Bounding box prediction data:
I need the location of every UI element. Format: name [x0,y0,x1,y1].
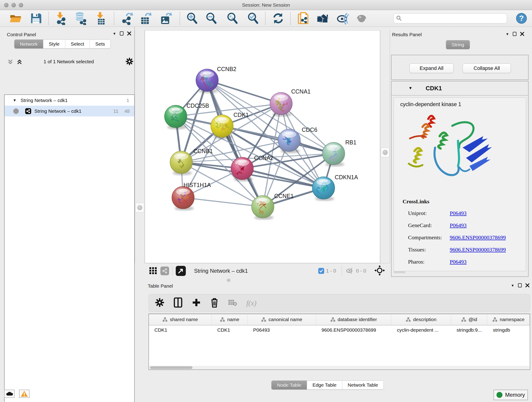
table-cell[interactable]: stringdb:9... [451,327,488,333]
network-canvas[interactable]: CCNB2CCNA1CDC25BCDK1CDC6RB1CCNB1CCNA2CDK… [145,30,380,263]
export-table-button[interactable] [139,12,153,25]
float-panel-icon[interactable] [120,32,123,36]
function-builder-icon[interactable]: f(x) [246,299,256,307]
show-eye-button[interactable] [355,12,369,25]
crosslink-link[interactable]: 9606.ENSP00000378699 [450,235,506,240]
left-splitter-handle[interactable] [135,203,144,212]
tab-sets[interactable]: Sets [90,40,110,48]
horizontal-splitter-handle[interactable] [227,279,230,282]
edge-CCNE1-HIST1H1A[interactable] [183,198,263,207]
zoom-selected-button[interactable] [246,12,260,25]
column-header-description[interactable]: description [391,314,451,325]
node-HIST1H1A[interactable]: HIST1H1A [172,182,211,211]
search-field[interactable] [393,13,507,23]
table-cell[interactable]: 9606.ENSP00000378699 [316,327,391,333]
close-panel-icon[interactable] [127,32,131,36]
tab-edge-table[interactable]: Edge Table [307,381,342,389]
table-row[interactable]: CDK1CDK1P064939606.ENSP00000378699cyclin… [149,325,530,335]
network-share-icon[interactable] [160,267,169,275]
options-gear-icon[interactable] [126,57,133,66]
zoom-in-button[interactable] [185,12,199,25]
zoom-fit-button[interactable] [225,12,239,25]
open-session-button[interactable] [8,12,23,25]
table-cell[interactable]: CDK1 [149,327,212,333]
close-table-panel-icon[interactable] [525,283,530,287]
column-header-@id[interactable]: @id [451,314,488,325]
grid-view-icon[interactable] [149,266,157,275]
entry-disclosure-icon[interactable]: ▼ [409,86,412,90]
table-settings-gear-icon[interactable] [155,298,164,308]
network-graph[interactable]: CCNB2CCNA1CDC25BCDK1CDC6RB1CCNB1CCNA2CDK… [145,31,380,263]
column-header-canonical-name[interactable]: canonical name [248,314,316,325]
node-CCNE1[interactable]: CCNE1 [252,193,294,220]
collapse-results-icon[interactable]: ▼ [506,32,509,36]
crosslink-link[interactable]: 9606.ENSP00000378699 [450,247,506,253]
edge-CCNB2-CCNE1[interactable] [207,80,263,207]
node-CDKN1A[interactable]: CDKN1A [312,174,358,201]
collapse-all-button[interactable]: Collapse All [462,64,511,73]
warning-status-button[interactable] [19,390,30,398]
table-cell[interactable]: CDK1 [212,327,248,333]
tab-select[interactable]: Select [65,40,90,48]
column-header-name[interactable]: name [212,314,248,325]
table-cell[interactable]: stringdb [487,327,530,333]
add-column-icon[interactable] [192,298,201,308]
column-header-shared-name[interactable]: shared name [149,314,212,325]
memory-button[interactable]: Memory [494,390,528,400]
results-scrollbar-fragment[interactable] [394,271,405,273]
hidden-eye-icon[interactable] [345,266,354,275]
import-network-file-button[interactable] [54,12,68,25]
expand-all-tree-icon[interactable] [16,58,23,66]
network-row-selected[interactable]: String Network – cdk1 11 48 [5,106,134,116]
save-session-button[interactable] [29,12,43,25]
edge-CCNB2-CCNA1[interactable] [207,80,281,104]
float-table-panel-icon[interactable] [518,283,522,287]
expand-all-button[interactable]: Expand All [409,64,454,73]
tab-style[interactable]: Style [43,40,65,48]
detach-view-icon[interactable] [176,266,186,276]
table-hscrollbar-thumb[interactable] [150,366,192,369]
collapse-all-tree-icon[interactable] [7,58,14,66]
node-RB1[interactable]: RB1 [322,139,356,167]
results-tab-string[interactable]: String [446,40,470,49]
column-header-namespace[interactable]: namespace [487,314,530,325]
entry-header[interactable]: ▼ CDK1 [392,81,528,96]
cloud-status-button[interactable] [4,390,15,398]
table-cell[interactable]: P06493 [248,327,316,333]
tab-network[interactable]: Network [14,40,43,48]
reposition-crosshair-icon[interactable] [374,265,385,277]
zoom-out-button[interactable] [204,12,218,25]
crosslink-link[interactable]: P06493 [450,259,467,265]
collapse-table-panel-icon[interactable]: ▼ [511,283,514,287]
close-results-icon[interactable] [520,32,524,36]
clone-network-button[interactable] [297,12,311,25]
crosslink-link[interactable]: P06493 [450,210,467,216]
refresh-view-button[interactable] [271,12,285,25]
float-results-icon[interactable] [513,32,516,36]
export-image-button[interactable] [159,12,173,25]
right-splitter-handle[interactable] [381,148,389,157]
export-network-button[interactable] [120,12,134,25]
collection-disclosure-icon[interactable]: ▼ [13,98,17,102]
hide-eye-button[interactable] [336,12,350,25]
column-header-database-identifier[interactable]: database identifier [316,314,391,325]
search-input[interactable] [404,16,505,21]
tab-network-table[interactable]: Network Table [342,381,384,389]
collapse-panel-icon[interactable]: ▼ [113,32,116,36]
node-CDC6[interactable]: CDC6 [278,127,317,153]
left-splitter[interactable] [135,30,145,263]
crosslink-link[interactable]: P06493 [450,222,467,228]
delete-column-icon[interactable] [210,298,219,308]
right-splitter[interactable] [380,30,390,263]
table-hscrollbar[interactable] [149,366,529,370]
tab-node-table[interactable]: Node Table [272,381,307,389]
table-cell[interactable]: cyclin-dependent ... [391,327,451,333]
network-collection-row[interactable]: ▼ String Network – cdk1 1 [5,95,134,106]
selected-checkbox[interactable] [318,268,324,274]
show-columns-icon[interactable] [173,298,183,308]
string-home-button[interactable] [317,12,331,25]
help-button[interactable]: ? [514,12,529,25]
delete-table-icon[interactable] [228,299,237,307]
import-table-button[interactable] [94,12,108,25]
import-network-database-button[interactable] [74,12,88,25]
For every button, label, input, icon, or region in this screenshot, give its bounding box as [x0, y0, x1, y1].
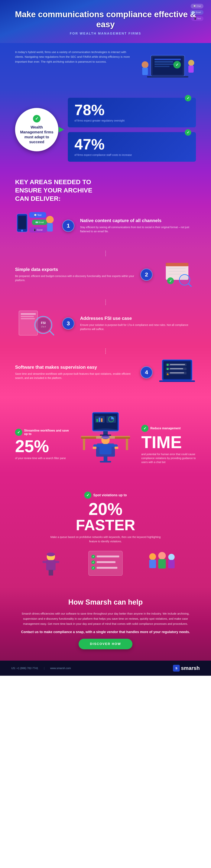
svg-text:✓: ✓ — [92, 567, 94, 569]
key-area-4-number: 4 — [140, 366, 152, 378]
svg-rect-12 — [188, 65, 194, 73]
intro-section: In today's hybrid world, firms use a var… — [0, 43, 211, 90]
time-big-word: TIME — [141, 434, 196, 451]
key-area-4: Software that makes supervision easy Sav… — [0, 346, 211, 397]
smarsh-help-cta-text: Contact us to make compliance a snap, wi… — [19, 630, 192, 634]
stat-percent-1: 78% — [74, 102, 189, 118]
time-detail: and potential for human error that could… — [141, 452, 196, 464]
footer-phone: US: +1 (866) 762-7741 — [11, 666, 38, 670]
key-area-4-desc: Save time and streamline workflows with … — [15, 372, 135, 380]
key-area-3: FSI 17a-4 3 Addresses FSI use case Ensur… — [0, 298, 211, 346]
key-area-3-content: Addresses FSI use case Ensure your solut… — [80, 316, 196, 331]
svg-rect-105 — [158, 559, 166, 568]
svg-text:!: ! — [168, 374, 168, 375]
svg-text:📧 Email: 📧 Email — [35, 221, 44, 224]
svg-rect-89 — [55, 561, 59, 563]
stat-desc-2: of firms expect compliance staff costs t… — [74, 153, 189, 157]
streamline-percent: 25% — [15, 438, 70, 455]
svg-rect-74 — [104, 456, 107, 462]
wealth-stats-section: ✓ Wealth Management firms must adapt to … — [0, 90, 211, 169]
stats-container: ✓ 78% of firms expect greater regulatory… — [68, 98, 196, 162]
svg-text:✓: ✓ — [169, 279, 172, 283]
svg-rect-79 — [93, 444, 100, 447]
svg-rect-91 — [51, 570, 53, 576]
svg-rect-101 — [97, 567, 117, 569]
discover-how-button[interactable]: DISCOVER HOW — [78, 639, 132, 649]
svg-rect-61 — [97, 419, 98, 422]
svg-rect-103 — [149, 560, 156, 568]
smarsh-help-body: Smarsh drives efficiencies with our soft… — [19, 611, 192, 626]
page-title: Make communications compliance effective… — [11, 9, 200, 29]
stat-block-2: ✓ 47% of firms expect compliance staff c… — [68, 132, 196, 162]
key-area-1-content: Native content capture of all channels S… — [80, 218, 196, 234]
spot-percent: 20% — [89, 501, 122, 518]
svg-rect-70 — [83, 439, 85, 450]
svg-point-11 — [188, 60, 194, 66]
key-area-3-number: 3 — [62, 317, 74, 330]
spot-check-icon: ✓ — [84, 492, 92, 499]
footer-logo-text: smarsh — [181, 665, 200, 671]
svg-rect-10 — [142, 67, 148, 75]
svg-point-84 — [92, 428, 119, 434]
svg-rect-5 — [154, 66, 170, 67]
svg-point-22 — [46, 216, 54, 223]
key-area-4-heading: Software that makes supervision easy — [15, 365, 135, 370]
svg-rect-52 — [170, 368, 183, 369]
key-area-3-heading: Addresses FSI use case — [80, 316, 196, 321]
smarsh-help-heading: How Smarsh can help — [19, 598, 192, 606]
svg-text:FSI: FSI — [41, 321, 46, 324]
svg-point-106 — [168, 554, 175, 560]
svg-text:✓: ✓ — [92, 555, 94, 558]
svg-rect-88 — [42, 561, 47, 563]
svg-line-42 — [50, 331, 54, 335]
svg-point-30 — [180, 276, 189, 284]
svg-rect-98 — [97, 561, 115, 563]
key-area-2-content: Simple data exports Be prepared, efficie… — [15, 267, 135, 282]
svg-text:✓: ✓ — [167, 368, 168, 370]
features-left: ✓ Streamline workflows and save up to 25… — [15, 429, 70, 460]
svg-rect-95 — [97, 556, 119, 557]
svg-rect-80 — [111, 444, 118, 447]
key-area-2-number: 2 — [140, 269, 152, 281]
svg-text:💬 Text: 💬 Text — [34, 214, 42, 216]
key-area-2-desc: Be prepared, efficient and budget-consci… — [15, 274, 135, 282]
svg-rect-87 — [46, 560, 56, 570]
footer-divider: | — [44, 666, 45, 670]
svg-rect-48 — [170, 364, 185, 365]
key-area-4-illustration: ✓ ✓ ! — [158, 357, 196, 388]
svg-rect-37 — [21, 318, 35, 319]
svg-rect-82 — [114, 447, 118, 449]
streamline-check-icon: ✓ — [15, 429, 22, 436]
spot-detail: Make a queue based on prohibitive networ… — [49, 535, 162, 544]
stat-block-1: ✓ 78% of firms expect greater regulatory… — [68, 98, 196, 127]
key-area-1-number: 1 — [62, 220, 74, 232]
key-area-1: 💬 Text 📧 Email 📱 Social 1 Native content… — [0, 207, 211, 249]
wealth-circle: ✓ Wealth Management firms must adapt to … — [15, 108, 59, 151]
svg-rect-56 — [170, 372, 184, 373]
key-area-1-desc: Stay efficient by seeing all communicati… — [80, 225, 196, 234]
feature-streamline: ✓ Streamline workflows and save up to 25… — [15, 429, 70, 460]
svg-point-9 — [142, 61, 148, 68]
person-illustration — [75, 407, 136, 482]
svg-rect-25 — [166, 263, 188, 266]
svg-rect-23 — [47, 223, 53, 231]
key-area-2-illustration: ✓ — [158, 259, 196, 290]
svg-text:📱 Social: 📱 Social — [34, 228, 42, 231]
svg-point-104 — [158, 552, 166, 559]
feature-time: ✓ Reduce management TIME and potential f… — [141, 425, 196, 464]
svg-rect-78 — [100, 444, 111, 454]
svg-rect-81 — [93, 447, 97, 449]
key-area-1-illustration: 💬 Text 📧 Email 📱 Social — [15, 210, 57, 241]
svg-point-86 — [47, 553, 55, 556]
streamline-label: Streamline workflows and save up to — [24, 429, 70, 436]
intro-illustration: ✓ — [139, 50, 196, 84]
svg-text:✓: ✓ — [92, 561, 94, 564]
page-subtitle: FOR WEALTH MANAGEMENT FIRMS — [11, 32, 200, 35]
footer-section: US: +1 (866) 762-7741 | www.smarsh.com s… — [0, 661, 211, 676]
key-areas-title-section: KEY AREAS NEEDED TO ENSURE YOUR ARCHIVE … — [0, 169, 211, 207]
intro-text: In today's hybrid world, firms use a var… — [15, 50, 132, 64]
svg-rect-14 — [18, 216, 26, 229]
svg-rect-8 — [147, 76, 188, 78]
svg-rect-3 — [154, 61, 173, 62]
svg-rect-107 — [168, 560, 175, 568]
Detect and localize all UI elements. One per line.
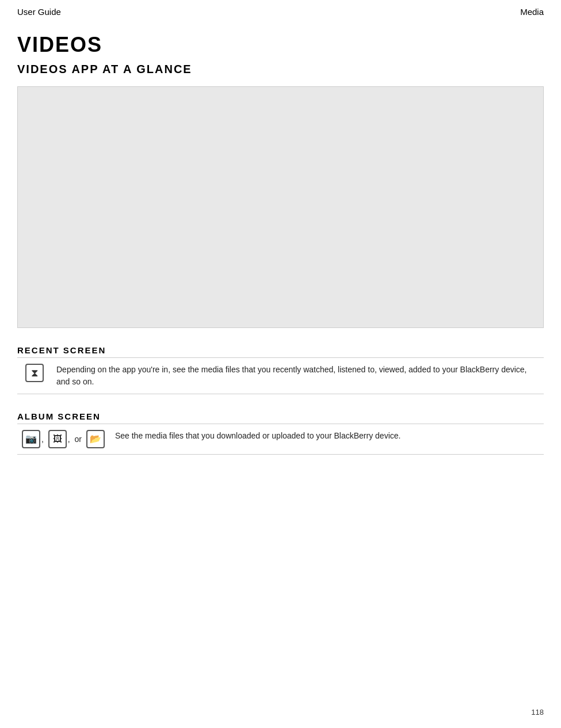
header-right-label: Media	[520, 7, 544, 17]
section-subtitle: VIDEOS APP AT A GLANCE	[17, 63, 544, 76]
album-icons-cell: 📷, 🖼, or 📂	[17, 424, 110, 455]
recent-screen-section: RECENT SCREEN ⧗ Depending on the app you…	[17, 345, 544, 394]
album-screen-table: 📷, 🖼, or 📂 See the media files that you …	[17, 424, 544, 455]
comma-separator-1: ,	[41, 434, 44, 444]
screenshot-placeholder	[17, 86, 544, 328]
recent-screen-title: RECENT SCREEN	[17, 345, 544, 355]
or-text: or	[75, 434, 82, 444]
album-screen-description: See the media files that you downloaded …	[110, 424, 544, 455]
album-icon-1: 📷	[22, 430, 40, 448]
table-row: ⧗ Depending on the app you're in, see th…	[17, 358, 544, 394]
album-icon-2: 🖼	[48, 430, 67, 448]
comma-separator-2: ,	[68, 434, 70, 444]
clock-icon: ⧗	[25, 364, 44, 382]
recent-screen-description: Depending on the app you're in, see the …	[52, 358, 544, 394]
recent-screen-table: ⧗ Depending on the app you're in, see th…	[17, 357, 544, 394]
header-left-label: User Guide	[17, 7, 61, 17]
page-number: 118	[531, 708, 544, 716]
table-row: 📷, 🖼, or 📂 See the media files that you …	[17, 424, 544, 455]
album-icon-3: 📂	[86, 430, 105, 448]
album-screen-title: ALBUM SCREEN	[17, 411, 544, 421]
recent-screen-icon-cell: ⧗	[17, 358, 52, 394]
section-title: VIDEOS	[17, 33, 544, 57]
album-screen-section: ALBUM SCREEN 📷, 🖼, or 📂 See the media fi…	[17, 411, 544, 455]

[Exercise aim] Out of the entries, report each line that contains the word "must".

[Response area]
wealth-stats-section: ✓ Wealth Management firms must adapt to … — [0, 90, 211, 169]
wealth-circle: ✓ Wealth Management firms must adapt to … — [15, 108, 59, 151]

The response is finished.